AOLserver is a threaded Web server that maintains persistent database connections, thus reducing two of the biggest sources of overhead in the serious Web business: starting a new process for each CGI script, and connecting to the database for each process. It also has a full, uncrufty programming language tightly knit to its internals: Tcl.
AOLserver has also been around since at least 1995, and is being used for many extremely high-volume Web sites. Most notably, ArsDigita has been using it for many years.
Unfortunately, AOLserver has suffered not only from the AOL in its name but from its adoption of the Tcl scripting language, which, while better than PHP and other scriptlet languages, is not really taken seriously by anyone other than Tcl programmers and Philip Greenspun.
Hence, PyWX, which adds a full, object-oriented, thread-safe language - Python - into the mix. Now there's no reason not to use AOLserver!
A pro-AOLserver piece by Philip Greenspun -- note that most everything said about Tcl that's positive in this article also applies to Python.
Philip also has an Introduction to AOLserver that's quite nice.
A slightly out-of-date review of AOLserver at DaveCentral.
Some AOLserver resources at am.net.
Implementing the SMS server, or why I switched from Tcl to Python -- description of a research solution, by Frank Stajano.
Comparisons between Python and other languages.
Humor: Great Yet Worthless Ideas
Zope is an open-source application server written in Python.
Chuck Esterbrook wrote a long message about why he didn't like Zope; a particularly interesting excerpt was:
* I encountered _WAY_ too many people who said they didn't understand how to develop a site with Zope yet, but they were still trying.Kendall Clark (in a message about Apache) mentioned that:
In general, and I've tried to make this point in Python land a few times, w/ very little positive response, I fear Zope has been *bad* for Python Web development, as it's kind of sucked all the oxygen out of the room. I'm glad to see I'm not the only one that sees things this way.
Still another person, Brent Fulgham, noted that the integrated development approach required by Zope was really 'more the "VisualBasic" way' than the Open Source way.
(These are only the highlights of a discussion that's fully available in the archives, subject "Zope users".)
All in all, Zope is probably an excellent framework for some projects. But if you have to learn the entire framework to make use of any part of it, it can act as a straitjacket until you've learned enough. With PyWX, knowing the 'print' command in Python is enough to start writing scripts, and you can mix and match other Python Web utilities at will, as you need them.
There is a fuller discussion of Zope vs. ACS/AOLserver from a Zopocentric view available, and some responses in the OpenACS forum are here.

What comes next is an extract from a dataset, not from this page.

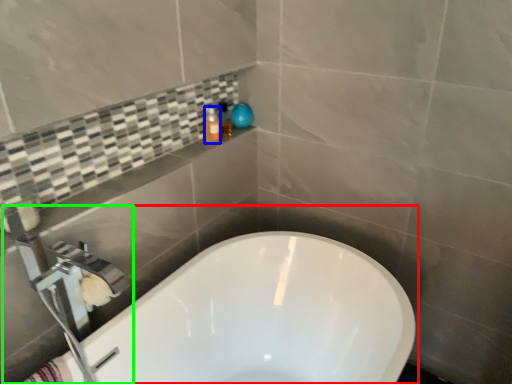 Question: Based on their relative distances, which object is nearer to bathtub (highlighted by a red box)? Choose from toiletry (highlighted by a blue box) and tap (highlighted by a green box).

Choices:
 (A) toiletry
 (B) tap

Answer: (B) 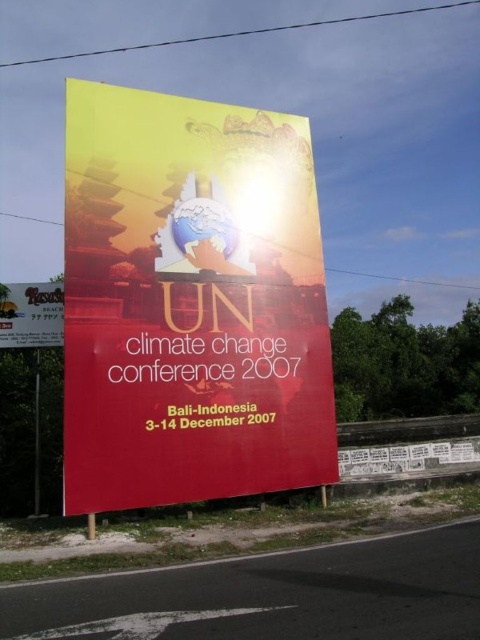 You are standing in front of a large billboard for the UN Climate Change Conference 2007. There is a point marked at coordinates (191,301). Based on the scene description, what object is located at that point?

Kendall Clark had a few things to say about the dominant Python modules for Apache, httpadpy and PyApache.
The strongest reason not to use Apache is that it's not multithreaded yet, and, even once the 2.0 version has stabilized, it's unlikely to be truly bulletproof for at least another year.
AOLserver is also the product of a small team of excellent programmers. Its design has been thoroughly thought through, and it shows: extending the base AOLserver code is, generally speaking, dead easy. Apache, being the amalgam of code that it is, is not so single-minded: so, while it has more functionality, it's more difficult to integrate that functionality with your own code in a clean way.
the really exciting thing about PyWX is that it joins 2 very mature, robust technologies in an appropriate way.That's enough of tooting our own horn, though; if you try PyWX and don't like it, we'll return the price of the software ;).